Le 08/12/2015 16:22, Trey Jones a écrit :
Hey everyone,

I originally started this thread on the internal mailing list, but I should've shared it on the public list. There have been a few replies, so I'll try to summarize everything so far and we can continue discussion here. For those following the old thread, new stuff starts at "New Stuff!" below. Sorry for the mixup.

[snipped because mailman will refuse my mail]
The improvement over the ES plugin baseline (with spaces) is phenomenal. Recall doubled, and precision went up by a third. F0.5 is my preferred measure, but all these are waaaay better:

        f0.5    f1      f2      recall  prec
ES-sp   54.4%   47.4%   41.9%   39.0%   60.4%
ES-thr  69.5%   51.6%   41.1%   36.1%   90.3%
TC-lim  83.3%   83.3%   83.3%   83.4%   83.2%

These numbers are really impressive.


New Stuff!

• Stas pointed out that it's surprising that Bulgarian is on the short list because it's so similar to Russian. Actually Bulgarian, Spanish, and Portuguese aren't great (40%-55% F0.5 score) but they weren't obviously actively causing problems, like French and Igbo were.

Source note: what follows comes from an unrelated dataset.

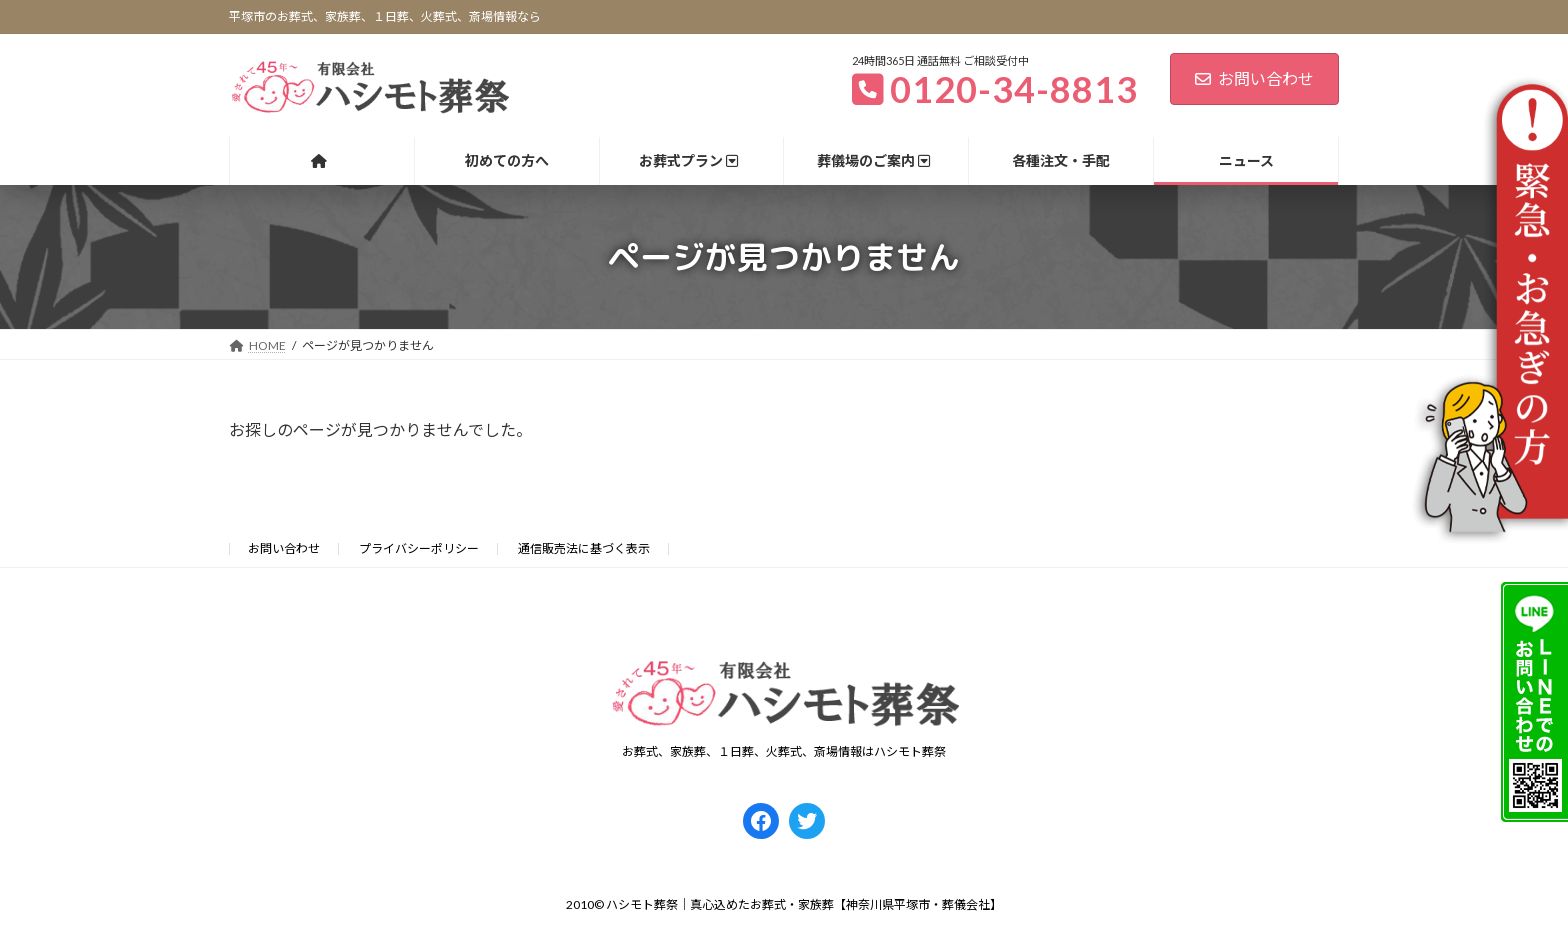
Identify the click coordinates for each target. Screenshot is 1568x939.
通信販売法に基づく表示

• I should have gone looking for newer implementations of TextCat, like David did. It is pretty simple code. But that also means that using and modifying another implementation or porting our own should be easy. The unknown n-gram penalty fix was pretty small—using the model size instead of the incoming sample size as the penalty. (more detail on that with my write up.)

• I'm not 100% sure whether using actual queries as training helped (I thought it would, which is why I did it), but the training data is still pretty messy, so depending on the exact training method, retraining Cybozu could be doable. The current ES plugin was a black box to me—I didn't even know it was Cybozu. Anyone know where the code lives, or want to volunteer to figure out how to retrain it? (Or, additionally, turning off the not-so-useful models within it for testing on enwiki.)

If it makes sense I can try to build a profile. The purpose of this idea was mainly to reuse most of our code but I realize that it may require some work to adapt the ES plugin and it's hard to guess if it's worth the effort...
Code is here: https://github.com/shuyo/language-detection


• I think it would make sense to set this up as something that can keep the models in memory. I don't know enough about our PHP architecture to know if you can init a plugin and then keep it in memory for the duration. Seems plausible though. A service of some sort (doesn't have to be Perl-based) would also work. We need to think through the architectural bits.

Yes that was the purpose of my question concerning init time overhead. LM files seem to be already ordered so it would be 15 tsv files of ~3kb to read on each query. If we rewrite it in PHP we could maybe write the profiles as a PHP script directly (should be pretty small compared to the 500kb of InitialiaseSettings.php). But I'm no expert here.